··· Records for the task ···

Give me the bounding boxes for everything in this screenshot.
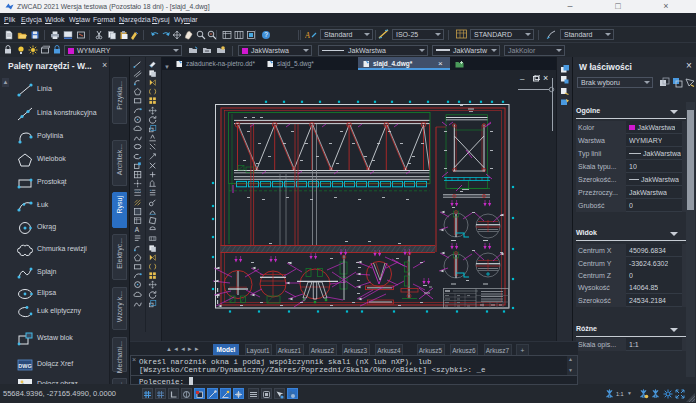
svg-text:DWG: DWG bbox=[18, 363, 31, 369]
svg-text:A: A bbox=[305, 31, 310, 40]
svg-text:?: ? bbox=[264, 31, 268, 38]
svg-text:A: A bbox=[135, 226, 140, 233]
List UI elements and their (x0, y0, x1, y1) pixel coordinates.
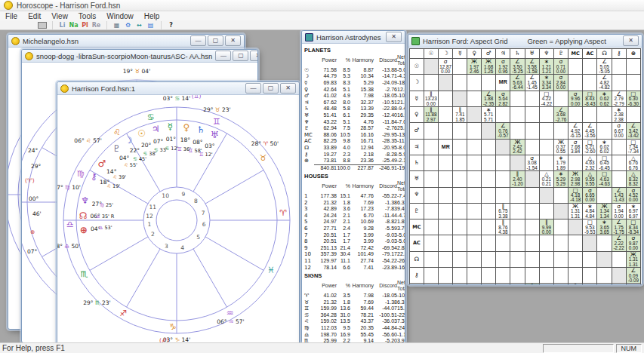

···

- _Goal of the exercise_:
In your copy, please omit the pictures and print every line of the records exactly.

- _Result of the task_:
Give me the bounding boxes for everything in this screenshot.
svg-text:DWG: DWG bbox=[18, 363, 31, 369]
svg-text:A: A bbox=[305, 31, 310, 40]
svg-text:?: ? bbox=[264, 31, 268, 38]
svg-text:A: A bbox=[135, 226, 140, 233]
List UI elements and their (x0, y0, x1, y1) pixel coordinates.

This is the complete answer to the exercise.